In an exemplary embodiment of a method in accordance with the principles of the claimed invention, once a crop region of interest is identified 68, the capture image is cropped 70. A variety oftechniques for determining the precise location of cropping based on the crop region of interest may be suitable.
For example, the center of the crop region of interest may be identified, and the capture image may then be cropped at particular distances from the center. Alternatively, a particular cropped image width and cropped image aspect ratio may be identified or input by an operator, and the capture image may then be cropped to that size.
Additionally, the copped image may be scaled in conjunction with cropping, for example so as to fit a particular window of available space on an identification card.
It will be appreciated that the cropped image may be output for a variety of uses and to a variety of devices and locations. This includes, but is not limited to, printing of the cropped image on an identification card.

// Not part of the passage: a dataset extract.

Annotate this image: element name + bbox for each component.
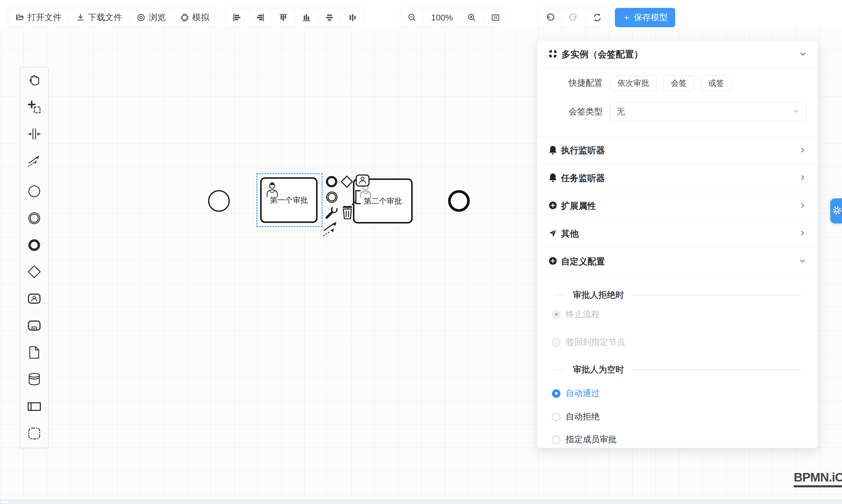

In some embodiments of an apparatus and method in accordance with the claimed invention, some or all of the parameters disclosed herein may be adjustable by an operator. This includes but is not limited to the region of interest, the distribution of samples, the size of samples, the match parameter, and the presence or absence of scaling and/or margins with respect to the crop region of interest. Furthermore, as stated previously, the embodiments of the apparatus and method described above with regard to image cropping and facial imaging are exemplary only, and are provided for clarity. The claimed invention is not limited to those embodiments or applications.
The above specification, examples and data provide a complete description of the manufacture and use of the composition of the invention. Since many embodiments of the invention can be made without departing from the spirit and scope of the invention, the invention resides in the claims hereinafter appended.